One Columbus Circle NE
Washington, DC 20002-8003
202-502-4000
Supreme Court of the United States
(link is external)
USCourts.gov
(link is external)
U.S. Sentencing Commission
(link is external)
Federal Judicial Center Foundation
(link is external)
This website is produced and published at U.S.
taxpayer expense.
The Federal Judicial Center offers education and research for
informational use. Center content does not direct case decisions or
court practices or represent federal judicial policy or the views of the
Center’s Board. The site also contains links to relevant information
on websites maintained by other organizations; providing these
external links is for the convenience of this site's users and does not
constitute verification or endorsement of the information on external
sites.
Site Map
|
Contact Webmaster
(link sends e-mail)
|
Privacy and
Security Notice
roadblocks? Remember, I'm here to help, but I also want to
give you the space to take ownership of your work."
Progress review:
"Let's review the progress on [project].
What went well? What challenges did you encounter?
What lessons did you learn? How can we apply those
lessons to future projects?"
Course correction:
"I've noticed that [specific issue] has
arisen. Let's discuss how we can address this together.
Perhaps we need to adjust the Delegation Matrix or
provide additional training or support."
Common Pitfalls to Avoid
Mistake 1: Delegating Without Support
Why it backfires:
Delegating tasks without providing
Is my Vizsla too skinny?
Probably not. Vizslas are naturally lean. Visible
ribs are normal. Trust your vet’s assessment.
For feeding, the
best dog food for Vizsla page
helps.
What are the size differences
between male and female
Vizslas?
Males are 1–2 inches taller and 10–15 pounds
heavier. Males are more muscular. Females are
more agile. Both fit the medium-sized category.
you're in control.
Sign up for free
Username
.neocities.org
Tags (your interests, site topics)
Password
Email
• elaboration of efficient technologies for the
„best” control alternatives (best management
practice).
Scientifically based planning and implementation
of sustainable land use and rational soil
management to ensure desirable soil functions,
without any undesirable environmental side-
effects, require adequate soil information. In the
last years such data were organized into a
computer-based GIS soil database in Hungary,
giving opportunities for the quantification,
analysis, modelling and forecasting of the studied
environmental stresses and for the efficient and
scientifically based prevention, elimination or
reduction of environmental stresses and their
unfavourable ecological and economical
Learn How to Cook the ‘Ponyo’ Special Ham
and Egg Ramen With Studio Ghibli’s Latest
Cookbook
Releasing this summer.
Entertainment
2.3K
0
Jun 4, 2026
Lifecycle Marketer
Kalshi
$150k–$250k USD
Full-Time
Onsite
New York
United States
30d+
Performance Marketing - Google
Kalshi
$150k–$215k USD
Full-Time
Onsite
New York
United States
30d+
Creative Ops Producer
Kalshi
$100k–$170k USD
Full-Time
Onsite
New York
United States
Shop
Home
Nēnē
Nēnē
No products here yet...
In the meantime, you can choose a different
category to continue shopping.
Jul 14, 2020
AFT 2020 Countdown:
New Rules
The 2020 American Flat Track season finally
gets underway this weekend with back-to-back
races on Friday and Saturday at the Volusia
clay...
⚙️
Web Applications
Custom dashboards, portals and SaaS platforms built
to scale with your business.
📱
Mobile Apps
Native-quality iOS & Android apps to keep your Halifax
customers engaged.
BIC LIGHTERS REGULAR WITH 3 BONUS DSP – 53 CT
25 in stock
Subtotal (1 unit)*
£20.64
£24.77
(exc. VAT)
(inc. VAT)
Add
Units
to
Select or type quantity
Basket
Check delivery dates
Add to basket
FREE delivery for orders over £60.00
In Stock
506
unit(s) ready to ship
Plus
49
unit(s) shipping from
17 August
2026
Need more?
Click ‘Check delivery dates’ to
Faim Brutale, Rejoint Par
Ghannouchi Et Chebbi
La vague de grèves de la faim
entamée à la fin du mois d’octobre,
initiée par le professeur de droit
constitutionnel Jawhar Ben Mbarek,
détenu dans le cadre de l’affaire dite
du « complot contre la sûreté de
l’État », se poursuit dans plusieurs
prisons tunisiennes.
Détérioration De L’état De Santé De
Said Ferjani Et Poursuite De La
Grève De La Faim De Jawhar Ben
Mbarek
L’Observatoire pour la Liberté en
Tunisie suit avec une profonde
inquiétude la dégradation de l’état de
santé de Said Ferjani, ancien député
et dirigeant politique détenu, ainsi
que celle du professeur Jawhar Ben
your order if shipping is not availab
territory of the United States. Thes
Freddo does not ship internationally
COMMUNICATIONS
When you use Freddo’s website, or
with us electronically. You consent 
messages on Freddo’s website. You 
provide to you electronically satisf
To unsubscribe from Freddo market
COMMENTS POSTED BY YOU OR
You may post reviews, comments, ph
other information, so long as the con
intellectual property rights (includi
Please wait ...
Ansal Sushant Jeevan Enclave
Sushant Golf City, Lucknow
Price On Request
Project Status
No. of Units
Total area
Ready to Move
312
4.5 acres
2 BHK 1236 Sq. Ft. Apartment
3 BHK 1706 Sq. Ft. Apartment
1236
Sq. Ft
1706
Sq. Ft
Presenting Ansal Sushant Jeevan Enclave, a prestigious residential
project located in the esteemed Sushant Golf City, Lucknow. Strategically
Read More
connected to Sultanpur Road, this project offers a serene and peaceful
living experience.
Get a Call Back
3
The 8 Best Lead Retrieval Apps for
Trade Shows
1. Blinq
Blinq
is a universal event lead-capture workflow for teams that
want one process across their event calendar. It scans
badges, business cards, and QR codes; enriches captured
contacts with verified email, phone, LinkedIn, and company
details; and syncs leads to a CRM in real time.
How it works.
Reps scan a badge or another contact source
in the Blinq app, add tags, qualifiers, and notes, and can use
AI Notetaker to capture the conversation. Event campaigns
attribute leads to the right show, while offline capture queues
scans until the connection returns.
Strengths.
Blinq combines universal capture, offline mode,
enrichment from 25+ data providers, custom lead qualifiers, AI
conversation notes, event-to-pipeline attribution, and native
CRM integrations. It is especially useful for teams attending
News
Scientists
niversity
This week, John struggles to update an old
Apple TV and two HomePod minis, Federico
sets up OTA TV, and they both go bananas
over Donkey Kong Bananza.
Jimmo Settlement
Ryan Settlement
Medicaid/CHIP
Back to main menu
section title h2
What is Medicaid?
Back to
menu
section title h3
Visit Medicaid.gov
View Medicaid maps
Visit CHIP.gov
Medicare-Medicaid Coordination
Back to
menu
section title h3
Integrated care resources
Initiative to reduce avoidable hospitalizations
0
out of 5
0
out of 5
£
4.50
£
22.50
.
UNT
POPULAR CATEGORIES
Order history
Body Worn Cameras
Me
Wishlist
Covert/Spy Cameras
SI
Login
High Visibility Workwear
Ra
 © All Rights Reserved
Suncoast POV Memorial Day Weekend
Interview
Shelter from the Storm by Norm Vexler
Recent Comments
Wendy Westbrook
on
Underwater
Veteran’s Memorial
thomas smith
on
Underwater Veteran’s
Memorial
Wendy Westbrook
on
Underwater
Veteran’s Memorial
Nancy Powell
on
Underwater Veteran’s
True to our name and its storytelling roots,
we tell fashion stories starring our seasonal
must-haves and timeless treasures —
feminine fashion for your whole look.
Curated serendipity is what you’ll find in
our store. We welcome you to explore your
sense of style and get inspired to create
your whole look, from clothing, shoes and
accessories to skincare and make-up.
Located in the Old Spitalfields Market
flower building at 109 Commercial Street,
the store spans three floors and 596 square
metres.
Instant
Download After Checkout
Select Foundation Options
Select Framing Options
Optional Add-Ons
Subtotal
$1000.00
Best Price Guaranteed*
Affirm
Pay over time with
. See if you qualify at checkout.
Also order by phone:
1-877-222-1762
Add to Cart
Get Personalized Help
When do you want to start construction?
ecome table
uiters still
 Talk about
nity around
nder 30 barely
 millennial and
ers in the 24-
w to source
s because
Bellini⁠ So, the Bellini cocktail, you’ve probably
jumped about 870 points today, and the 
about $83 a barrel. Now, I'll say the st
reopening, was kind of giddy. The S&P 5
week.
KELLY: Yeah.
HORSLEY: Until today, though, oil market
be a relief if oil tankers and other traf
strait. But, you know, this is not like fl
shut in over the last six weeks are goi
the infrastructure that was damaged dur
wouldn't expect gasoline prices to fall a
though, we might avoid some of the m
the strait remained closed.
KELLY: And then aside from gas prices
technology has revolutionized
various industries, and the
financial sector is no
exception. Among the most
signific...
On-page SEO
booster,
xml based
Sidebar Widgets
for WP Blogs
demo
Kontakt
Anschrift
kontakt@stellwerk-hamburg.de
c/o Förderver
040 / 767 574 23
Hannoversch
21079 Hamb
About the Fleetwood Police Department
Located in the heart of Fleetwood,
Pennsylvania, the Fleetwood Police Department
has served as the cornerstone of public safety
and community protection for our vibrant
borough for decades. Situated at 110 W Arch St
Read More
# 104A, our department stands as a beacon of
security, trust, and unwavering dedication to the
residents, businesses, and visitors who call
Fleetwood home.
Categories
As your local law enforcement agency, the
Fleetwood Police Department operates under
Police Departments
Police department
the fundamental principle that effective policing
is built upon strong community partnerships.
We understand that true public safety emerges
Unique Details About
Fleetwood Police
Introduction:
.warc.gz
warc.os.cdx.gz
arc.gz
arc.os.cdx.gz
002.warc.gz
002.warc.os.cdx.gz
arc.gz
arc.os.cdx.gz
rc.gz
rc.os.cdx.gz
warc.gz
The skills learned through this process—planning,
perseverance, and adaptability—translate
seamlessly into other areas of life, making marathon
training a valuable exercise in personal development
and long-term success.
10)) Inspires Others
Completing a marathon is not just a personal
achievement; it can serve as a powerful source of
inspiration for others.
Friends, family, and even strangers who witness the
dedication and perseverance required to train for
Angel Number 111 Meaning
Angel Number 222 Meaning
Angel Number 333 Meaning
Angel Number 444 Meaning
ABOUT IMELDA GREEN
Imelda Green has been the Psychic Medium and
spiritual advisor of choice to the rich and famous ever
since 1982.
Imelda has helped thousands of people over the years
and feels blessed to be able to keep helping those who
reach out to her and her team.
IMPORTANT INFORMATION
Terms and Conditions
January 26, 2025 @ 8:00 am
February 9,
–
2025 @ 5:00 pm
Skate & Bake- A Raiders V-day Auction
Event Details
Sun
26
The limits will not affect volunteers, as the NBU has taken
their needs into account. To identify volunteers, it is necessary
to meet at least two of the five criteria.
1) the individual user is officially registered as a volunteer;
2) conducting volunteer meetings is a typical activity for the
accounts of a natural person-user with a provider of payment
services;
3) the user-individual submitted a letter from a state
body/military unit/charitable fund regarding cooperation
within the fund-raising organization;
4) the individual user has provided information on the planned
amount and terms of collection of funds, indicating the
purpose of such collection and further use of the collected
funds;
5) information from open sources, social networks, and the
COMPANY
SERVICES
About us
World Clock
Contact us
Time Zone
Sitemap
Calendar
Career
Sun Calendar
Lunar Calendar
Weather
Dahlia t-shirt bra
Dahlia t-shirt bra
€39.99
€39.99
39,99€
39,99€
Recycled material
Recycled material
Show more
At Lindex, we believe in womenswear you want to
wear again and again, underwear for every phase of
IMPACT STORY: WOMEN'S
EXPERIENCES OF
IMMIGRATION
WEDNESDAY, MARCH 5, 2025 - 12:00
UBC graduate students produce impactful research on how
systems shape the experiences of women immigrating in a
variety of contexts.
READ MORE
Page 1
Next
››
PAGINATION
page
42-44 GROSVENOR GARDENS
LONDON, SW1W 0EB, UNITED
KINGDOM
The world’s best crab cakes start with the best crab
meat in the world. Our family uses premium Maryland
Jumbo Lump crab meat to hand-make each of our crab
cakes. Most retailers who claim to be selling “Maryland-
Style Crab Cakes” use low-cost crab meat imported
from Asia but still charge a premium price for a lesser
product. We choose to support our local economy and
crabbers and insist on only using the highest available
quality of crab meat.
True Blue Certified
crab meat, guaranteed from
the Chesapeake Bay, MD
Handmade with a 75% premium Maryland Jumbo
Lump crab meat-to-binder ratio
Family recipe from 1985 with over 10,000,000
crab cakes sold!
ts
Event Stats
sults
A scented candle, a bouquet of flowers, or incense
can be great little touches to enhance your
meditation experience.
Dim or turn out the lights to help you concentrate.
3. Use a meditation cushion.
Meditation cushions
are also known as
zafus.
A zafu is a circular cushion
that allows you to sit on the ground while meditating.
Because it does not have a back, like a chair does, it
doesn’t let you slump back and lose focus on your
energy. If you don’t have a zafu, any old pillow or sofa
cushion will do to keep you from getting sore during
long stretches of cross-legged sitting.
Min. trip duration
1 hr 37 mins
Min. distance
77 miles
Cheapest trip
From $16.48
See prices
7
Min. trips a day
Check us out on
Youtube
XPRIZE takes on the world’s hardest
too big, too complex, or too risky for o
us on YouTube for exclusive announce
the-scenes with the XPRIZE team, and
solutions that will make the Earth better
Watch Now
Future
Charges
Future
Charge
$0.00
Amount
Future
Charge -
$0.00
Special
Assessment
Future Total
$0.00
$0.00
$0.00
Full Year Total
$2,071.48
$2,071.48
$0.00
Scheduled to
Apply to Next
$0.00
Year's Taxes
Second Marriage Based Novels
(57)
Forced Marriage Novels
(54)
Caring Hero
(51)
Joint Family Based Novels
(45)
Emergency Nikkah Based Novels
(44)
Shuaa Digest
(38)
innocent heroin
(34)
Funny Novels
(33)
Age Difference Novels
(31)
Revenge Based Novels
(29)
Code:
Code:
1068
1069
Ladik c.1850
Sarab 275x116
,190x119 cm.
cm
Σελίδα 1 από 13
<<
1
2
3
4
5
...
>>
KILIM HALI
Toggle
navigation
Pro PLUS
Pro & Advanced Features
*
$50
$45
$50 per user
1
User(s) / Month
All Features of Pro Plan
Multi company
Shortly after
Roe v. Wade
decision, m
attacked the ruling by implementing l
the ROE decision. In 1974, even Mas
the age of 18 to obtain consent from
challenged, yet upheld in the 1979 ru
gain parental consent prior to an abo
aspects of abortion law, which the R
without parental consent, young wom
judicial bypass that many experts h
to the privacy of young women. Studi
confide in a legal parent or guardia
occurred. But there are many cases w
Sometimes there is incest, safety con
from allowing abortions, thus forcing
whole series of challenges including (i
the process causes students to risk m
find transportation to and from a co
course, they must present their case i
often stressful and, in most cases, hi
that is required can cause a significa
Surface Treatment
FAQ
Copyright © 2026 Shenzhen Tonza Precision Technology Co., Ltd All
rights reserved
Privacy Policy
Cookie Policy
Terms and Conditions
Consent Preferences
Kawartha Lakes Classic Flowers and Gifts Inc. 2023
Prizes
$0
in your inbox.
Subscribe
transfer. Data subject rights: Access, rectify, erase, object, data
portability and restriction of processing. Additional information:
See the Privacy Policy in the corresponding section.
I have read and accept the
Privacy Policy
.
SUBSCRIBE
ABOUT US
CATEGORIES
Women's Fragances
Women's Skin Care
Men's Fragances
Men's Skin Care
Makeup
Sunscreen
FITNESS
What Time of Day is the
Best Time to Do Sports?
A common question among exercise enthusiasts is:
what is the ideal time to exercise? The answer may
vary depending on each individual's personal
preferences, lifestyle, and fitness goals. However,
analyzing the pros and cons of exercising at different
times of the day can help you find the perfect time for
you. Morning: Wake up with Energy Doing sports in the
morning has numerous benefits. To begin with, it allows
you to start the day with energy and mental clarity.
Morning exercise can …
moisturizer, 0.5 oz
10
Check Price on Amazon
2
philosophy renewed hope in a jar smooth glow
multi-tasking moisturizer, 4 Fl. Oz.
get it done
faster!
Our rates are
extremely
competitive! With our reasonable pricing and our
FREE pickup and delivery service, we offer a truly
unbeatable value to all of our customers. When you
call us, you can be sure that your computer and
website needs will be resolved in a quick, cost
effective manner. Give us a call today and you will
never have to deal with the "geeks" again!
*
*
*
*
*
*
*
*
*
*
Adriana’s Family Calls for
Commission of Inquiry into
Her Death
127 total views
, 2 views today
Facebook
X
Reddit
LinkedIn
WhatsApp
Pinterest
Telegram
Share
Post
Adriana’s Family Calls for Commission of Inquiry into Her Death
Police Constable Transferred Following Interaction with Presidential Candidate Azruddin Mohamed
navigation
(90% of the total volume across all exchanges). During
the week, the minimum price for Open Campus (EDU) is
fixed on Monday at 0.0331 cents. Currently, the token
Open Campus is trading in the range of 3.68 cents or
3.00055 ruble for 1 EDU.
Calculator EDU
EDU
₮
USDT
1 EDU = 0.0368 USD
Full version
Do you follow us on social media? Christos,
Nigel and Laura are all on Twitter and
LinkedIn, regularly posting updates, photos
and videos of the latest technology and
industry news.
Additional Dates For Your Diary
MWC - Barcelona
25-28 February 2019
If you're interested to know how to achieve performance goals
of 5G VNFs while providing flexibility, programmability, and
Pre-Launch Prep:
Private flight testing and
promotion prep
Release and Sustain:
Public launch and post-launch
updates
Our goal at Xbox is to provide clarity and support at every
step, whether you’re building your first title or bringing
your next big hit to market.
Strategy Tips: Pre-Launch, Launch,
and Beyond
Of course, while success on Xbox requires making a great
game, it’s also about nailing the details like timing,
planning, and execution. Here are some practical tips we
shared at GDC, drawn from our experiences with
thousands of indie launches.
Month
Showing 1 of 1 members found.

### WORK TASK
What the task asks for is a word-for-word repeat of the lines above, from the first through the one containing "Center’s Board. The".

### SOLUTION BELOW
One Columbus Circle NE
Washington, DC 20002-8003
202-502-4000
Supreme Court of the United States
(link is external)
USCourts.gov
(link is external)
U.S. Sentencing Commission
(link is external)
Federal Judicial Center Foundation
(link is external)
This website is produced and published at U.S.
taxpayer expense.
The Federal Judicial Center offers education and research for
informational use. Center content does not direct case decisions or
court practices or represent federal judicial policy or the views of the
Center’s Board. The site also contains links to relevant information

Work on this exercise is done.